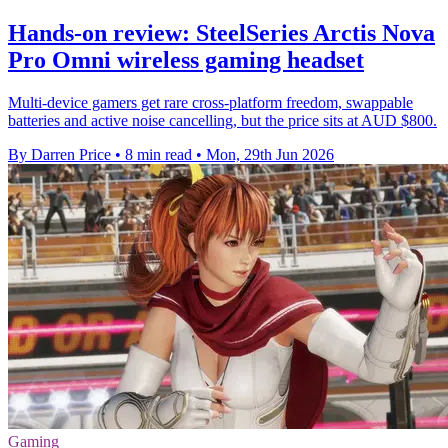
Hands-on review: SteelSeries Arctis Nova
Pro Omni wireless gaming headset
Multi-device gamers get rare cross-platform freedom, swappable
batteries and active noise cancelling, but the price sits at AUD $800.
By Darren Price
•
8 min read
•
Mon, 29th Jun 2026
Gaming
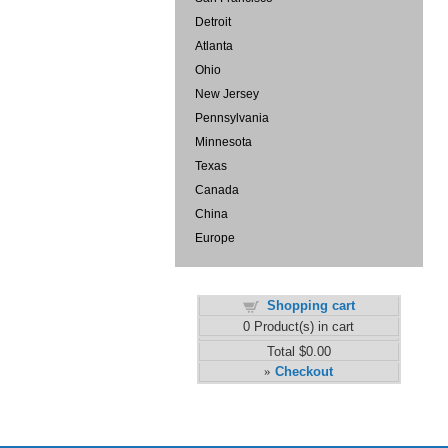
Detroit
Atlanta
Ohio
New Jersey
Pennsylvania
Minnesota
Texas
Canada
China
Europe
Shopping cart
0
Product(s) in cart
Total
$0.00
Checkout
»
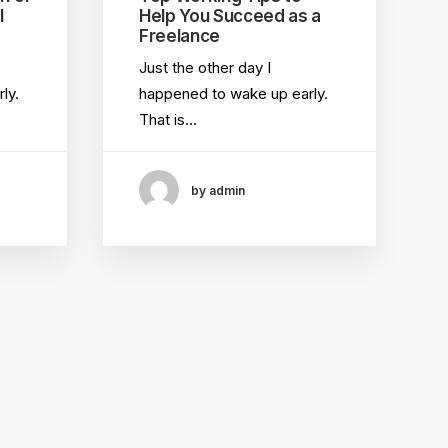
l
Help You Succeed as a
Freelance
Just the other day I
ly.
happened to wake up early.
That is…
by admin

Task requirements — Beginning with the line in which "Help You Succeed as a" appears, set down each line through the last one in the listing, unchanged and with no extras.

Task answer —
Help You Succeed as a
Freelance
Just the other day I
ly.
happened to wake up early.
That is…
by admin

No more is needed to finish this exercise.